WHAT NEEDS TO BE DONE:
The data is to be transcribed in full, with nothing missed.

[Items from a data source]
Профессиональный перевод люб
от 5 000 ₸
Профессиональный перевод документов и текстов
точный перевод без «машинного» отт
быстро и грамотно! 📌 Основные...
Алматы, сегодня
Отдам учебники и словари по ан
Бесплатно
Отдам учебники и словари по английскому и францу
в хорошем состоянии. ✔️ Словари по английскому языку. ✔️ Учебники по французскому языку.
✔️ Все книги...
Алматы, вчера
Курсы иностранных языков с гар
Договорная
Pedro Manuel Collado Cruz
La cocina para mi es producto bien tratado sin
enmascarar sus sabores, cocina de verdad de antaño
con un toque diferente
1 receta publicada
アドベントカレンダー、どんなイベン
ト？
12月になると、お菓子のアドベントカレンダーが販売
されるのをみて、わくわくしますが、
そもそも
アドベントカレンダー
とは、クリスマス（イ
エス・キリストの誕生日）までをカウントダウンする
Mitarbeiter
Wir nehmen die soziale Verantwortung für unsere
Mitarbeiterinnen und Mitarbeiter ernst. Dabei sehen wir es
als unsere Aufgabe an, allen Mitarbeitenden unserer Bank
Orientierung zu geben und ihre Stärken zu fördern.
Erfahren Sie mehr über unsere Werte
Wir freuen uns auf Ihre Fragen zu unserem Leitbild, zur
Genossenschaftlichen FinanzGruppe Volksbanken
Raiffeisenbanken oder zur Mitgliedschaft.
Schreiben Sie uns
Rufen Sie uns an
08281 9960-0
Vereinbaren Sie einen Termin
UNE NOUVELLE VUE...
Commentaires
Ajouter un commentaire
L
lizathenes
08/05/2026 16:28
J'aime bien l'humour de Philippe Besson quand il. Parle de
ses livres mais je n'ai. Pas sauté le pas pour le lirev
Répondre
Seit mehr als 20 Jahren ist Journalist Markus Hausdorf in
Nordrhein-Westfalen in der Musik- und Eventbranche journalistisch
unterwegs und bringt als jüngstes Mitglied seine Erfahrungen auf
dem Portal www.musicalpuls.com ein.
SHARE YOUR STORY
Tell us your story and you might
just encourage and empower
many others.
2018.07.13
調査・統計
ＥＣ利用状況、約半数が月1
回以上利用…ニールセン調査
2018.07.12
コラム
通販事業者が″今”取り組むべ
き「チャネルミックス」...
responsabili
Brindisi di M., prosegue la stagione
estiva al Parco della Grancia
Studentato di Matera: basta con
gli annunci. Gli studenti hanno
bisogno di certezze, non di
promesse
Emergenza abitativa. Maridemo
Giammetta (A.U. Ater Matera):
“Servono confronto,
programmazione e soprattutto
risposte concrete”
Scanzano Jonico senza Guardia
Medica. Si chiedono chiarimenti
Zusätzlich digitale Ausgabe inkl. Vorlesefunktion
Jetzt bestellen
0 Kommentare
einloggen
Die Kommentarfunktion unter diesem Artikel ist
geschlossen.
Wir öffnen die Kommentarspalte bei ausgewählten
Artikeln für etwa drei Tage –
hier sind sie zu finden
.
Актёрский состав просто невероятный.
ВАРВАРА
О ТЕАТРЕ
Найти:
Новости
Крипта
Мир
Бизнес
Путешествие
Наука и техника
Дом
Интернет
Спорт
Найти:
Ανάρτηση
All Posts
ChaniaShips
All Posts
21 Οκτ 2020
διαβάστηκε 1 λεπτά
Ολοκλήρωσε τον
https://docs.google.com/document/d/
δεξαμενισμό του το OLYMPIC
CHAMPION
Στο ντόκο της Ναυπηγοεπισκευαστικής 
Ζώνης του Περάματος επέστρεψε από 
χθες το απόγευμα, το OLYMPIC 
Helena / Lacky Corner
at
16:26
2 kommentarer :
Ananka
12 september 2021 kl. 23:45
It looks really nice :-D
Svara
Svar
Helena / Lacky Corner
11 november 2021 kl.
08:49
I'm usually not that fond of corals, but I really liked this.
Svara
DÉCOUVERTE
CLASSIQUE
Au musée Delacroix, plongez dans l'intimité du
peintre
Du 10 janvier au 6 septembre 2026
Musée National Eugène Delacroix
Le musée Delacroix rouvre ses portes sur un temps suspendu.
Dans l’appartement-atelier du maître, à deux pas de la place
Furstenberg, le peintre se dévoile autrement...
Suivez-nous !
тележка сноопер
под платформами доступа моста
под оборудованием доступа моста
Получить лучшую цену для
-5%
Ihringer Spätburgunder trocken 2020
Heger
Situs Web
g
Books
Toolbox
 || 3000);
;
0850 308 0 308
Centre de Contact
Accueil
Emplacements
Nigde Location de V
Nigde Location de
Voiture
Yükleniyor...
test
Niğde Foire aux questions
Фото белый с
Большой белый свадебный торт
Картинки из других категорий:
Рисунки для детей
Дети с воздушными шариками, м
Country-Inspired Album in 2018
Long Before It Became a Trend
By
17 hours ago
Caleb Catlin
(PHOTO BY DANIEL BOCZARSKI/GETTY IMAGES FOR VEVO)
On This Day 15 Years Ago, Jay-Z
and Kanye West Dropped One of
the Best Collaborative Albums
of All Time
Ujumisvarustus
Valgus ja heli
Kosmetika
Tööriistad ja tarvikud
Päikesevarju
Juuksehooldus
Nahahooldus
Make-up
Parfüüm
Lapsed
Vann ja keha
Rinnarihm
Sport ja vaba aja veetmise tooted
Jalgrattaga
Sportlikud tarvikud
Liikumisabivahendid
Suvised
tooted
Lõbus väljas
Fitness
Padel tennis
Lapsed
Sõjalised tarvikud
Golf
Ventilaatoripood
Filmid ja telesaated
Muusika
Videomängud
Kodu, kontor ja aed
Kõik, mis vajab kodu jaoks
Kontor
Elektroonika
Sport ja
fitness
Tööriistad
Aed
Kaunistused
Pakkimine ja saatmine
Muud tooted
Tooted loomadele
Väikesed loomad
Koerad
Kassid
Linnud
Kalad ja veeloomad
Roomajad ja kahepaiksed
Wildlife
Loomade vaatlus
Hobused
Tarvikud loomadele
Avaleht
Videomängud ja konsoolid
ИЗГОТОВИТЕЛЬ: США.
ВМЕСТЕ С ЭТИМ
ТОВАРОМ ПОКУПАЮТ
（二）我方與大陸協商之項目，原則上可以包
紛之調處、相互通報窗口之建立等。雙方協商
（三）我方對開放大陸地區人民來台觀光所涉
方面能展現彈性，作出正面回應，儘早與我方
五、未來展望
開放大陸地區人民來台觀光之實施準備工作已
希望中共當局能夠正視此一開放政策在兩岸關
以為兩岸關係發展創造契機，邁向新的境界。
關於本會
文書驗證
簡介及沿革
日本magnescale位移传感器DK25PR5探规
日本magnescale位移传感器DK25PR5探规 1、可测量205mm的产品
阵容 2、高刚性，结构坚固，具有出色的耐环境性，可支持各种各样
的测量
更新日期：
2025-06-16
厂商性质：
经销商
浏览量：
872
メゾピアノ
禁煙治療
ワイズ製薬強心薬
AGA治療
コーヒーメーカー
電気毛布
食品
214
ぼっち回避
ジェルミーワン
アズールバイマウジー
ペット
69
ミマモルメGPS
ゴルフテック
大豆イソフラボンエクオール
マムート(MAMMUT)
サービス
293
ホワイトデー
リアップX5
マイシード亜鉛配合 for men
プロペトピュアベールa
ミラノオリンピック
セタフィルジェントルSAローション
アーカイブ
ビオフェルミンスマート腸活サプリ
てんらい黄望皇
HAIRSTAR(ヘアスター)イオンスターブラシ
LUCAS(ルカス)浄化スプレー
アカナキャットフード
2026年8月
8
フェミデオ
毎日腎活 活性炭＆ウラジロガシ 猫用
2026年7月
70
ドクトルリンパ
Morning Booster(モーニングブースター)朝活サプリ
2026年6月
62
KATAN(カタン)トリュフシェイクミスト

COMPLETED EXERCISE:
Профессиональный перевод люб
от 5 000 ₸
Профессиональный перевод документов и текстов
точный перевод без «машинного» отт
быстро и грамотно! 📌 Основные...
Алматы, сегодня
Отдам учебники и словари по ан
Бесплатно
Отдам учебники и словари по английскому и францу
в хорошем состоянии. ✔️ Словари по английскому языку. ✔️ Учебники по французскому языку.
✔️ Все книги...
Алматы, вчера
Курсы иностранных языков с гар
Договорная
Pedro Manuel Collado Cruz
La cocina para mi es producto bien tratado sin
enmascarar sus sabores, cocina de verdad de antaño
con un toque diferente
1 receta publicada
アドベントカレンダー、どんなイベン
ト？
12月になると、お菓子のアドベントカレンダーが販売
されるのをみて、わくわくしますが、
そもそも
アドベントカレンダー
とは、クリスマス（イ
エス・キリストの誕生日）までをカウントダウンする
Mitarbeiter
Wir nehmen die soziale Verantwortung für unsere
Mitarbeiterinnen und Mitarbeiter ernst. Dabei sehen wir es
als unsere Aufgabe an, allen Mitarbeitenden unserer Bank
Orientierung zu geben und ihre Stärken zu fördern.
Erfahren Sie mehr über unsere Werte
Wir freuen uns auf Ihre Fragen zu unserem Leitbild, zur
Genossenschaftlichen FinanzGruppe Volksbanken
Raiffeisenbanken oder zur Mitgliedschaft.
Schreiben Sie uns
Rufen Sie uns an
08281 9960-0
Vereinbaren Sie einen Termin
UNE NOUVELLE VUE...
Commentaires
Ajouter un commentaire
L
lizathenes
08/05/2026 16:28
J'aime bien l'humour de Philippe Besson quand il. Parle de
ses livres mais je n'ai. Pas sauté le pas pour le lirev
Répondre
Seit mehr als 20 Jahren ist Journalist Markus Hausdorf in
Nordrhein-Westfalen in der Musik- und Eventbranche journalistisch
unterwegs und bringt als jüngstes Mitglied seine Erfahrungen auf
dem Portal www.musicalpuls.com ein.
SHARE YOUR STORY
Tell us your story and you might
just encourage and empower
many others.
2018.07.13
調査・統計
ＥＣ利用状況、約半数が月1
回以上利用…ニールセン調査
2018.07.12
コラム
通販事業者が″今”取り組むべ
き「チャネルミックス」...
responsabili
Brindisi di M., prosegue la stagione
estiva al Parco della Grancia
Studentato di Matera: basta con
gli annunci. Gli studenti hanno
bisogno di certezze, non di
promesse
Emergenza abitativa. Maridemo
Giammetta (A.U. Ater Matera):
“Servono confronto,
programmazione e soprattutto
risposte concrete”
Scanzano Jonico senza Guardia
Medica. Si chiedono chiarimenti
Zusätzlich digitale Ausgabe inkl. Vorlesefunktion
Jetzt bestellen
0 Kommentare
einloggen
Die Kommentarfunktion unter diesem Artikel ist
geschlossen.
Wir öffnen die Kommentarspalte bei ausgewählten
Artikeln für etwa drei Tage –
hier sind sie zu finden
.
Актёрский состав просто невероятный.
ВАРВАРА
О ТЕАТРЕ
Найти:
Новости
Крипта
Мир
Бизнес
Путешествие
Наука и техника
Дом
Интернет
Спорт
Найти:
Ανάρτηση
All Posts
ChaniaShips
All Posts
21 Οκτ 2020
διαβάστηκε 1 λεπτά
Ολοκλήρωσε τον
https://docs.google.com/document/d/
δεξαμενισμό του το OLYMPIC
CHAMPION
Στο ντόκο της Ναυπηγοεπισκευαστικής 
Ζώνης του Περάματος επέστρεψε από 
χθες το απόγευμα, το OLYMPIC 
Helena / Lacky Corner
at
16:26
2 kommentarer :
Ananka
12 september 2021 kl. 23:45
It looks really nice :-D
Svara
Svar
Helena / Lacky Corner
11 november 2021 kl.
08:49
I'm usually not that fond of corals, but I really liked this.
Svara
DÉCOUVERTE
CLASSIQUE
Au musée Delacroix, plongez dans l'intimité du
peintre
Du 10 janvier au 6 septembre 2026
Musée National Eugène Delacroix
Le musée Delacroix rouvre ses portes sur un temps suspendu.
Dans l’appartement-atelier du maître, à deux pas de la place
Furstenberg, le peintre se dévoile autrement...
Suivez-nous !
тележка сноопер
под платформами доступа моста
под оборудованием доступа моста
Получить лучшую цену для
-5%
Ihringer Spätburgunder trocken 2020
Heger
Situs Web
g
Books
Toolbox
 || 3000);
;
0850 308 0 308
Centre de Contact
Accueil
Emplacements
Nigde Location de V
Nigde Location de
Voiture
Yükleniyor...
test
Niğde Foire aux questions
Фото белый с
Большой белый свадебный торт
Картинки из других категорий:
Рисунки для детей
Дети с воздушными шариками, м
Country-Inspired Album in 2018
Long Before It Became a Trend
By
17 hours ago
Caleb Catlin
(PHOTO BY DANIEL BOCZARSKI/GETTY IMAGES FOR VEVO)
On This Day 15 Years Ago, Jay-Z
and Kanye West Dropped One of
the Best Collaborative Albums
of All Time
Ujumisvarustus
Valgus ja heli
Kosmetika
Tööriistad ja tarvikud
Päikesevarju
Juuksehooldus
Nahahooldus
Make-up
Parfüüm
Lapsed
Vann ja keha
Rinnarihm
Sport ja vaba aja veetmise tooted
Jalgrattaga
Sportlikud tarvikud
Liikumisabivahendid
Suvised
tooted
Lõbus väljas
Fitness
Padel tennis
Lapsed
Sõjalised tarvikud
Golf
Ventilaatoripood
Filmid ja telesaated
Muusika
Videomängud
Kodu, kontor ja aed
Kõik, mis vajab kodu jaoks
Kontor
Elektroonika
Sport ja
fitness
Tööriistad
Aed
Kaunistused
Pakkimine ja saatmine
Muud tooted
Tooted loomadele
Väikesed loomad
Koerad
Kassid
Linnud
Kalad ja veeloomad
Roomajad ja kahepaiksed
Wildlife
Loomade vaatlus
Hobused
Tarvikud loomadele
Avaleht
Videomängud ja konsoolid
ИЗГОТОВИТЕЛЬ: США.
ВМЕСТЕ С ЭТИМ
ТОВАРОМ ПОКУПАЮТ
（二）我方與大陸協商之項目，原則上可以包
紛之調處、相互通報窗口之建立等。雙方協商
（三）我方對開放大陸地區人民來台觀光所涉
方面能展現彈性，作出正面回應，儘早與我方
五、未來展望
開放大陸地區人民來台觀光之實施準備工作已
希望中共當局能夠正視此一開放政策在兩岸關
以為兩岸關係發展創造契機，邁向新的境界。
關於本會
文書驗證
簡介及沿革
日本magnescale位移传感器DK25PR5探规
日本magnescale位移传感器DK25PR5探规 1、可测量205mm的产品
阵容 2、高刚性，结构坚固，具有出色的耐环境性，可支持各种各样
的测量
更新日期：
2025-06-16
厂商性质：
经销商
浏览量：
872
メゾピアノ
禁煙治療
ワイズ製薬強心薬
AGA治療
コーヒーメーカー
電気毛布
食品
214
ぼっち回避
ジェルミーワン
アズールバイマウジー
ペット
69
ミマモルメGPS
ゴルフテック
大豆イソフラボンエクオール
マムート(MAMMUT)
サービス
293
ホワイトデー
リアップX5
マイシード亜鉛配合 for men
プロペトピュアベールa
ミラノオリンピック
セタフィルジェントルSAローション
アーカイブ
ビオフェルミンスマート腸活サプリ
てんらい黄望皇
HAIRSTAR(ヘアスター)イオンスターブラシ
LUCAS(ルカス)浄化スプレー
アカナキャットフード
2026年8月
8
フェミデオ
毎日腎活 活性炭＆ウラジロガシ 猫用
2026年7月
70
ドクトルリンパ
Morning Booster(モーニングブースター)朝活サプリ
2026年6月
62
KATAN(カタン)トリュフシェイクミスト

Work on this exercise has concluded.